Engagement with a digital therapeutic for smoking cessation designed for persons with psychiatric illness fully mediates smoking outcomes in a pilot randomized controlled trial

Browne J, Halverson TF, Vilardaga R, Engagement with a digital therapeutic for smoking cessation designed for persons with psychiatric illness fully mediates smoking outcomes in a pilot randomized controlled trial, Translational Behavioral Medicine, Volume 11, Issue 9, September 2021, Pages 1717–1725,

This study investigated the meditational effect of a digital therapeutic for smoking cessation for adults with psychiatric disorders.

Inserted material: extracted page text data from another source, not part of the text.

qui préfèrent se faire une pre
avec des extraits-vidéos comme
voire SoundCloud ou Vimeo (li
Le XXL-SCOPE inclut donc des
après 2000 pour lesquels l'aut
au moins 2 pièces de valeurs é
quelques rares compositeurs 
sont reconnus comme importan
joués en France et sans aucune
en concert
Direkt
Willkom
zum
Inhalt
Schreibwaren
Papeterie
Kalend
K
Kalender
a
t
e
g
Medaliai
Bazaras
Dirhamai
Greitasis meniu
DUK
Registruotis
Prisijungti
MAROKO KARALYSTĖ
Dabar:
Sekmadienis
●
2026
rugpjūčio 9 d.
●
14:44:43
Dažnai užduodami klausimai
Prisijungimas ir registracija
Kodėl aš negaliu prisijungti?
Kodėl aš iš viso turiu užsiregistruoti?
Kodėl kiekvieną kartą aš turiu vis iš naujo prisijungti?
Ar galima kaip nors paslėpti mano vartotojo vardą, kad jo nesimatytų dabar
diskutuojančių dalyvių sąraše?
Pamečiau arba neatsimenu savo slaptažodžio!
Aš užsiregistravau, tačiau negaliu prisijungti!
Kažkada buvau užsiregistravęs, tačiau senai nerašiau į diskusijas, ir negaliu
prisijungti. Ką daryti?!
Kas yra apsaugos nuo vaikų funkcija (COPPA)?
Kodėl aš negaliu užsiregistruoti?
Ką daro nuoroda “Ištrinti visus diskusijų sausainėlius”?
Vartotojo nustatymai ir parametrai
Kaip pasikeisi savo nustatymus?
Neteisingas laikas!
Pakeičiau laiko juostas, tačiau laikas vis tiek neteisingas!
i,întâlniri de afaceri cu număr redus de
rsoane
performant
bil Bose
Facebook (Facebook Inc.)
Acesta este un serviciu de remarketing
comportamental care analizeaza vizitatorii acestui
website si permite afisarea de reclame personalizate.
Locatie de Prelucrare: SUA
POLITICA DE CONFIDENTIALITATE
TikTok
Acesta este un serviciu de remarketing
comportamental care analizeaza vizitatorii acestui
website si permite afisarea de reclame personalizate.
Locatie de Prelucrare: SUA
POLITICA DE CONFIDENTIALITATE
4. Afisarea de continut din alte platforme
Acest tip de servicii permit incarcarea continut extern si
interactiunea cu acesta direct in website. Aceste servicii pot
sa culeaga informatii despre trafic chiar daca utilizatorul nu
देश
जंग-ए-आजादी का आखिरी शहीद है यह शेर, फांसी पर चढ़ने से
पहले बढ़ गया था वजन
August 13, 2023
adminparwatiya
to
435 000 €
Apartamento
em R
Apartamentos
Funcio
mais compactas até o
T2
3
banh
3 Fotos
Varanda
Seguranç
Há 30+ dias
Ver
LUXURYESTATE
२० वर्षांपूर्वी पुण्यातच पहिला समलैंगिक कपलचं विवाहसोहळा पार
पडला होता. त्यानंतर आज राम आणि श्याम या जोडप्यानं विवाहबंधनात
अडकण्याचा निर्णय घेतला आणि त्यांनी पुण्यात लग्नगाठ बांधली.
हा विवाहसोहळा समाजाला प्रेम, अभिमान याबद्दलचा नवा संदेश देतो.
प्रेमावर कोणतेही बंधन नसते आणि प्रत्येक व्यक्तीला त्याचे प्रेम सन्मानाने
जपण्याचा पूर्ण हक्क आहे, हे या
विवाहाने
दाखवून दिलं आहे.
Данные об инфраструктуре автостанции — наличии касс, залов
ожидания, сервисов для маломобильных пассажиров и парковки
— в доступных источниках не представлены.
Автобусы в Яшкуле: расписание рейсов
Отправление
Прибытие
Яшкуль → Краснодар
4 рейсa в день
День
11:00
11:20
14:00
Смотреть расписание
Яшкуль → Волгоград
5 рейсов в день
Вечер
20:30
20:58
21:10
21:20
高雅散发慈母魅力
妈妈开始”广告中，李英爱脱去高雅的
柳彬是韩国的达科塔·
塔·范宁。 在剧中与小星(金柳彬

Participants were 62 adults with severe mental illness who currently smoked, were adherent to psychiatric treatment, and lived in stable housing. Participants were randomly assigned to receive either a tailored smartphone app for persons with severe mental illness (Learn to Quit) or a smartphone app with health information for the general population (NCI QuitGuide). The Learn to Quit app includes 28 modules that provide information, skills, and recommendations for smoking cessation based on acceptance and commitment therapy. The study measured engagement by collecting background data of app utilization, such as number of interactions with app content, amount of time per day of app use, and number of days the app was used. The study also evaluated smoking cessation by reduction in cigarettes per day from baseline to the four-month follow-up. Results showed that number of app interactions fully mediated reduction in cigarettes per day in the Learn to Quit arm, but not in the NCI QuitGuide arm. Minutes per day of app use and number of days used were not significant mediators. These findings indicate that engagement with theory-based content in Learn to Quit functioned as intended.